Not so fast, Mr Samuda
The Editor, Sir:
The latest episode, in what has been a series of serious attacks on this nation's infrastructure, has been the proverbial straw which has broken the patience of Karl Samuda, et al. The latest victim was the Colbeck Irrigation system and its dependents, and given the litany of reports about other varieties of metal stolen, including drain covers and road signs, it is safe to say that the body of our nation's infrastructure is being raped daily.
While one can easily identify with, and understand the painful frustration, we must endeavour, however, to repudiate impetuous behaviour of the kind which pushes the country, and more specifically Minister Samuda, to call for a shutdown of this 'dubious' industry. Will a shutdown of the industry definitively halt the theft? What this may actually precipitate is a result very much similar to that which unfolded in America in the early 1900s after prohibition was enacted. The barring of the consumption of alcohol (prohibition) actually led to an increase in the sale of alcohol via a vast underworld criminal network. Criminals will find a way to 'peddle their wares'.

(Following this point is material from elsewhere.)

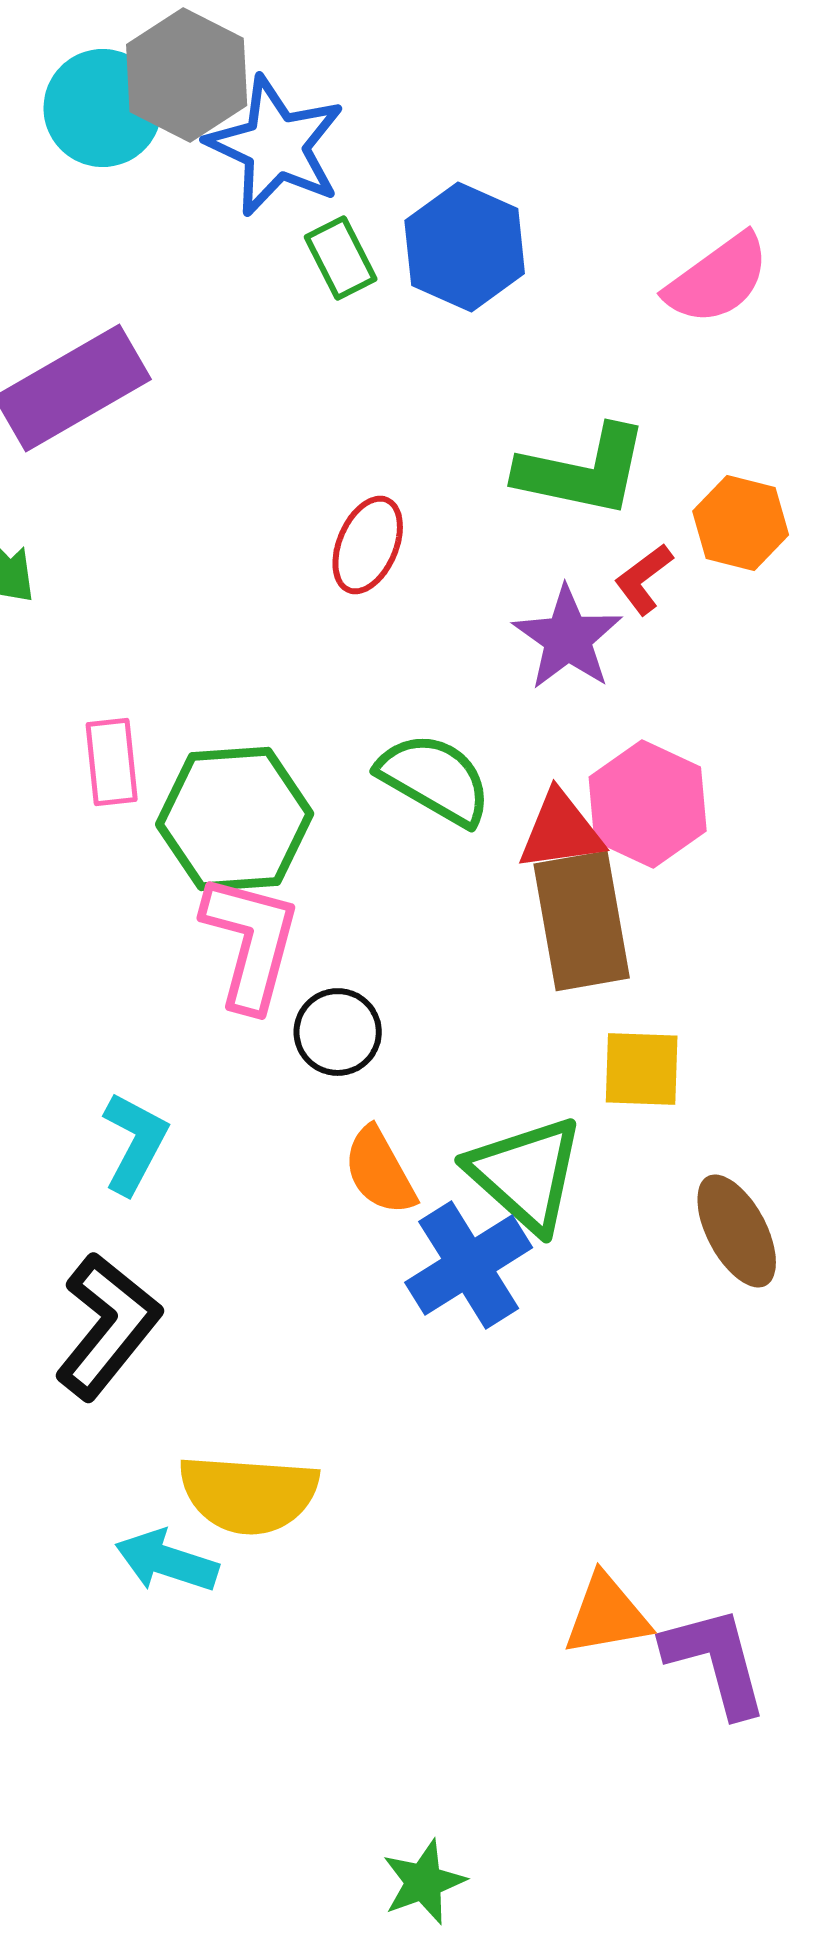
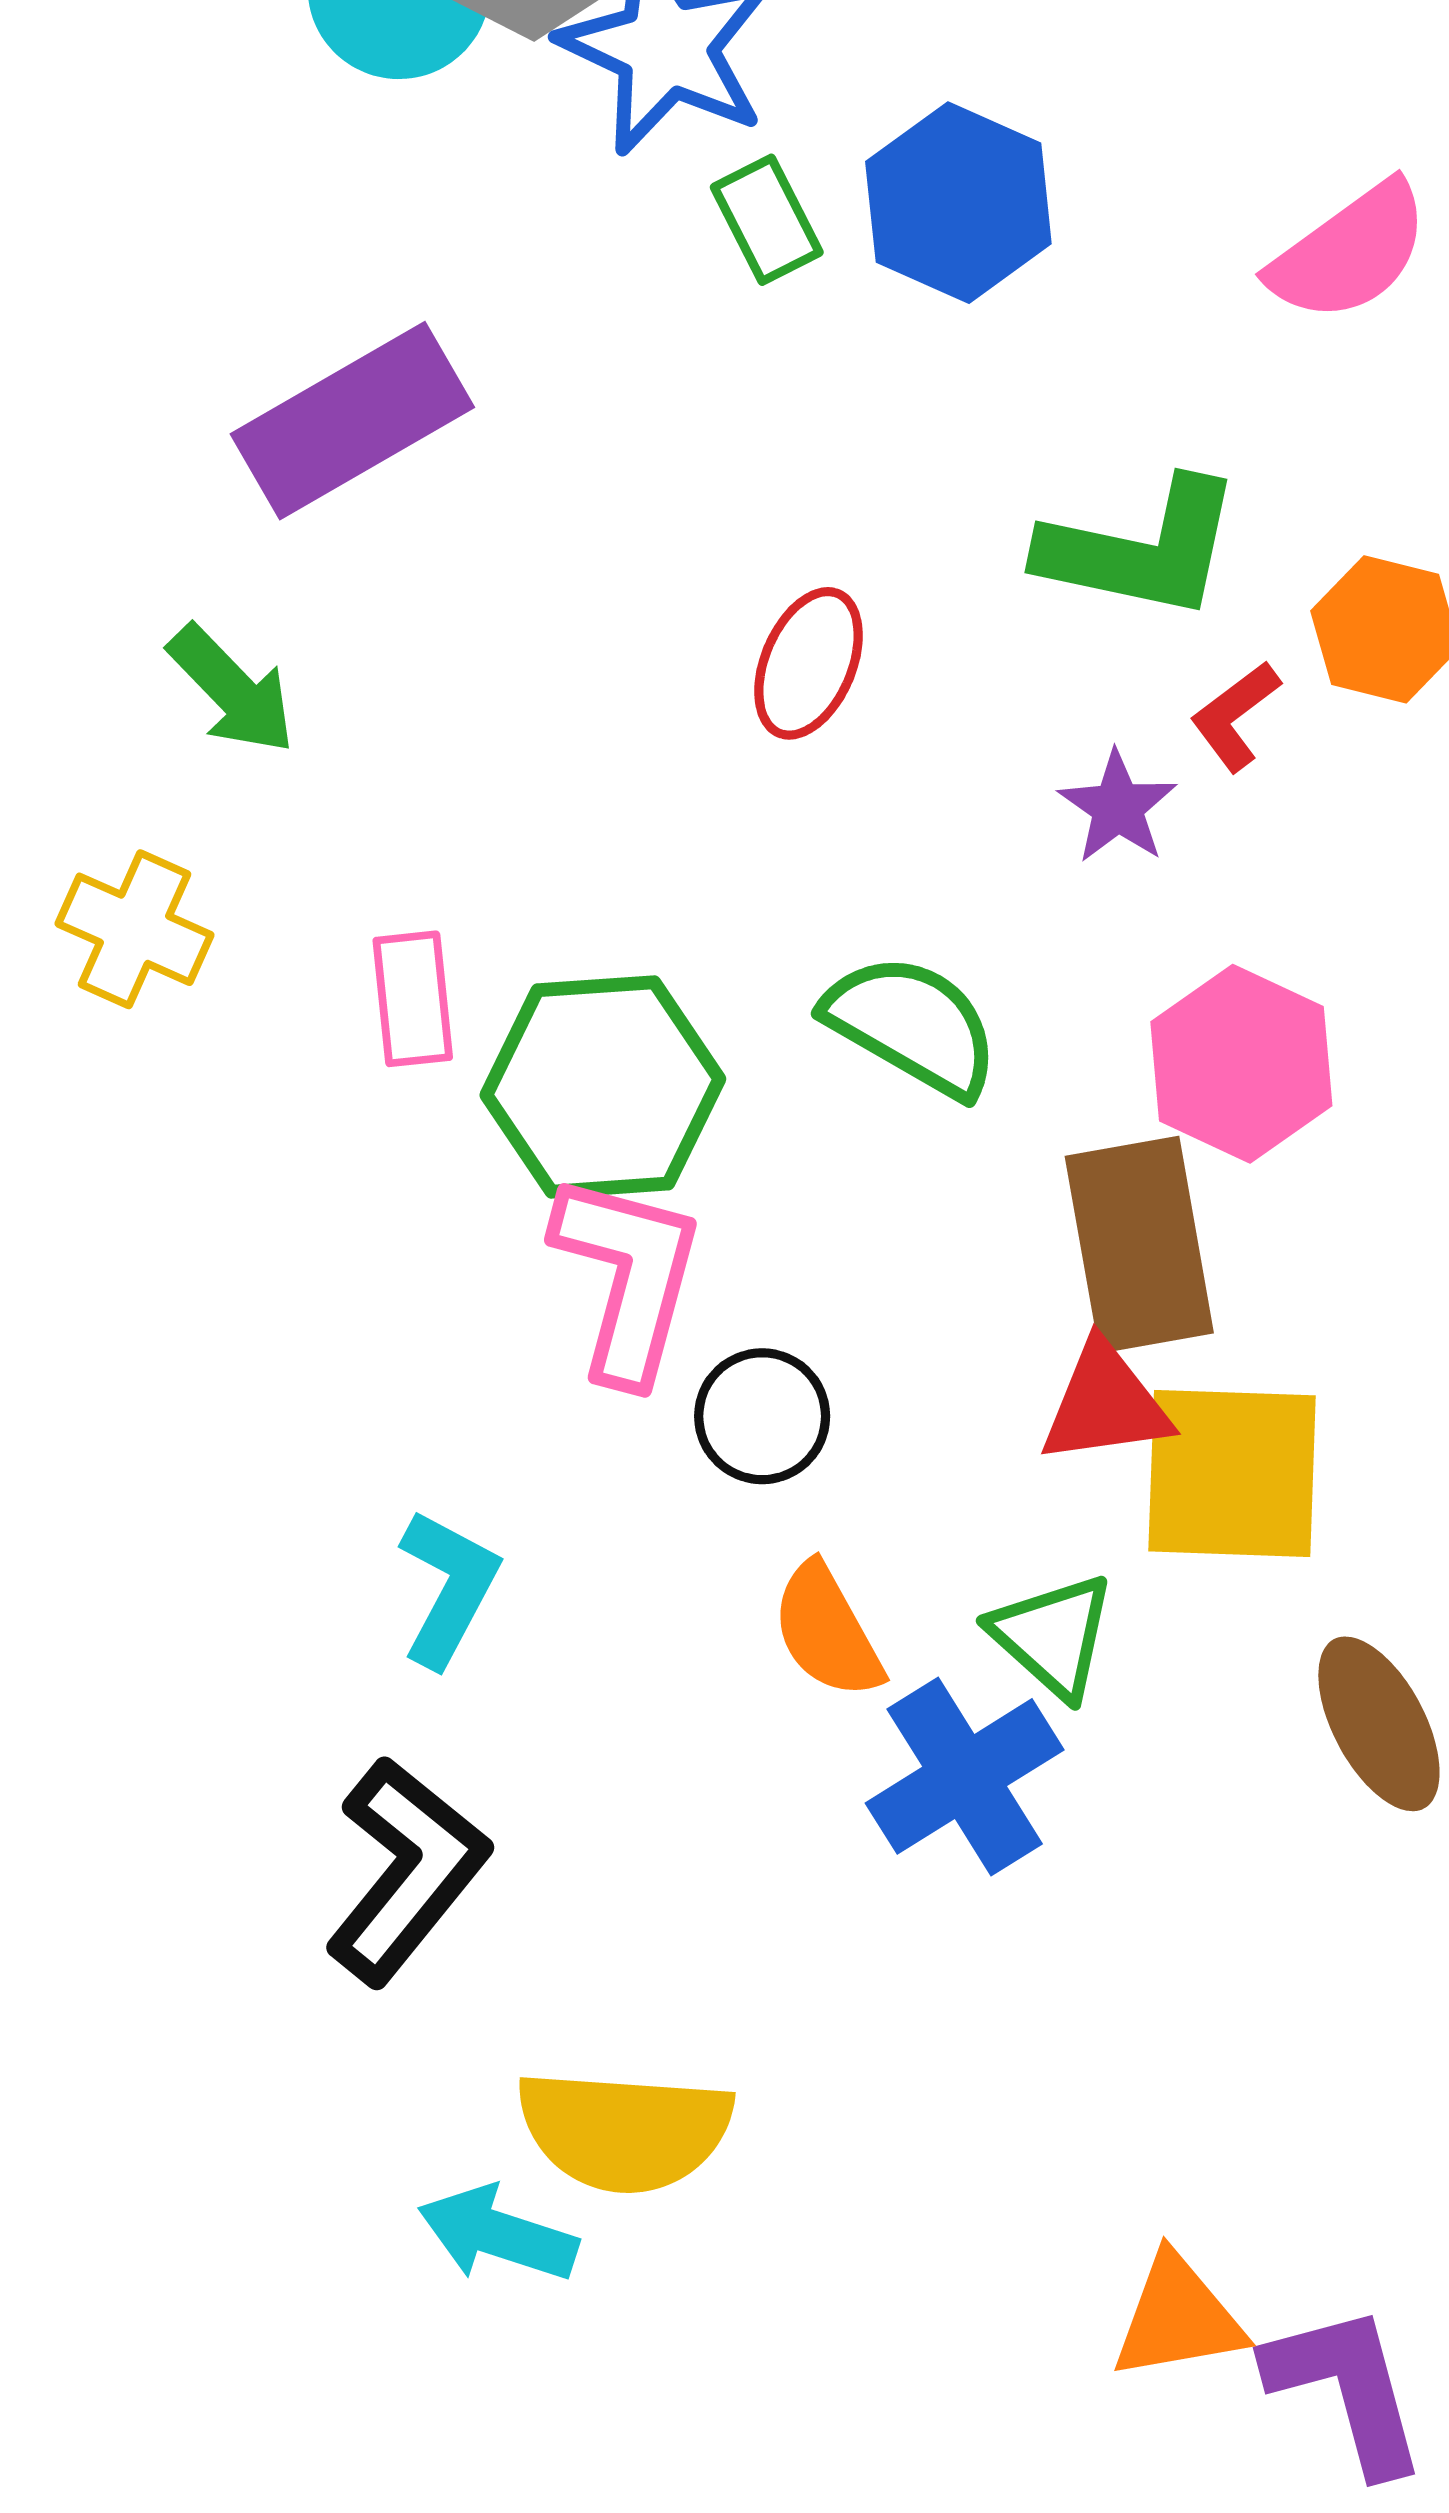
purple star: (568, 638) -> (1118, 807), size x0.7
red triangle: (561, 831) -> (1105, 1404), moved
yellow square: (642, 1069) -> (1232, 1473), size x1.5
green triangle: (526, 1174) -> (1053, 1636), size x0.7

Mr Samuda also needs to be reminded, lest he forgets, of the main plank of his party's campaign manifesto, that shout of "jobs, jobs and more jobs". So, to shutdown the sector would be to add to the ranks of the fatigued unemployed.
Good suffering for bad
Worse is that we would be adding to that group, genuine members of the scrap metal industry, individuals who have families and who obey the law. Indeed, to close the sector would be to imperil their already fragile existence; surely, the good must no more suffer for the bad. What the minister must now seek to do, however, is invite all law-abiding citizens to participate in the flushing out of those who perpetrated those vicious acts.
We as a country and as a people must recognise that the theft that now threatens our country's stability is purely symptomatic of the hosts of other ills that plague our nation. Stringent and coherent means of isolating and cauterising theft must be made at all levels, whether civic or governmental; we must cut off the oxygen being supplied to these abominable individuals, but to do so calls for a concerted effort so as to purge our society and culture of criminal proclivities.